═════ Records for this exercise

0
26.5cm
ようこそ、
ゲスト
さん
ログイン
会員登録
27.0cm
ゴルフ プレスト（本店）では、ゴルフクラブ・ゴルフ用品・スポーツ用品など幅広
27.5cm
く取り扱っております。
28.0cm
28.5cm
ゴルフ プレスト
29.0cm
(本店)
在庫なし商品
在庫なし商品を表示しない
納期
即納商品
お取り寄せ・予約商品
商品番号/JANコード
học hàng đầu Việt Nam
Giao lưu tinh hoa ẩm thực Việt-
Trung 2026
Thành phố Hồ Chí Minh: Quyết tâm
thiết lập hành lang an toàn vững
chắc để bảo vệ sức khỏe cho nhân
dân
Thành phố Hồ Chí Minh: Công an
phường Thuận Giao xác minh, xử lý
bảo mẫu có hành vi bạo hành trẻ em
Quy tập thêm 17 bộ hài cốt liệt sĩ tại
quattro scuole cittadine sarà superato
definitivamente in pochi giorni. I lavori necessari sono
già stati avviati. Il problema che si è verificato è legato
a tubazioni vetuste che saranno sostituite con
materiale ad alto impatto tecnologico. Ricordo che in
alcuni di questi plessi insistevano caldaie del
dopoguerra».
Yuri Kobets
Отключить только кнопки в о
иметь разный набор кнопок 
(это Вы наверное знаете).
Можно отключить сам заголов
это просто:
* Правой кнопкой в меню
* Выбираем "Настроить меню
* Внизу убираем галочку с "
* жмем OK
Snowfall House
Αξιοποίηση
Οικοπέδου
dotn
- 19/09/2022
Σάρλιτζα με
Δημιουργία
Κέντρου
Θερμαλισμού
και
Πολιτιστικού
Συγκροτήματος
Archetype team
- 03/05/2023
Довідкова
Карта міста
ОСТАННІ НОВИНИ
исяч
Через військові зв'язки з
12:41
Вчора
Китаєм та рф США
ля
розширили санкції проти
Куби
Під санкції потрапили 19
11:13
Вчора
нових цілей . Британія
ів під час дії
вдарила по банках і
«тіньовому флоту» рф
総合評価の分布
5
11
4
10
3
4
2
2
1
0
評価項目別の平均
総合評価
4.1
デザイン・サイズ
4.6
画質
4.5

══════════

Task instructions
Please show every line of the entries above that contains the word "санкції".

Problem solution
розширили санкції проти
Під санкції потрапили 19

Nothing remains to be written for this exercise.